Assessment of Myocardial Microcirculation and Its Relationship with Cardiac Remodeling and Myocardial Fibrosis in Athletes Based on IVIM-DWI Images
Description
To assess myocardial microcirculation in athletes using intravoxel incoherent motion (IVIM) diffusion-weighted imaging and its relationship with cardiac remodeling (CR) and myocardial fibrosis (MF).Continuous 174 athletes and 54 healthy sedentary controls were prospectively recruited for cardiac magnetic resonance imaging (CMRI). Bi-ventricular function and IVIM parameters of 16 myocardial segments for left ventricle were measured and compared between different groups. Subsequently, machine learning models were utilized to predict CR and/or MF based on numerous clinical data and these IVIM parameters.

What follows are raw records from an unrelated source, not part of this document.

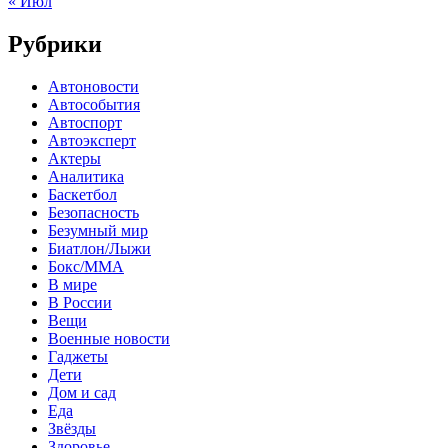
« Июл
Рубрики
Автоновости
Автособытия
Автоспорт
Автоэксперт
Актеры
Аналитика
Баскетбол
Безопасность
Безумный мир
Биатлон/Лыжи
Бокс/MMA
В мире
В России
Вещи
Военные новости
Гаджеты
Дети
Дом и сад
Еда
Звёзды
Здоровье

The fast apparent diffusion coefficient (ADCfast) and perfusion fraction (f) of 16 myocardial segments and each blood supply area in athletes were significantly lower than in controls (p < 0.05). There were statistical differences for IVIM parameters among different exercise types (p<0.05). The myocardial slow apparent diffusion coefficient (ADCslow) values of athletes with CR and/or MF were lower than the remaining athletes (p < 0.05).The IVIM value were related with CMRI first-pass perfusion parameters and the presence of myocardial delayed enhancement (p < 0.05). Gradient boosting machine (GBM) was the best model to predict CR and/or MF based on these hypo-perfusion parameters, with an accuracy of 78.7%, area under the receiver operating characteristic curve of 0.865, sensitivity of 82.8%, and specificity of 77.9%. The ADCslow value of the 5th segment was the most important predictor for CR and/or MF.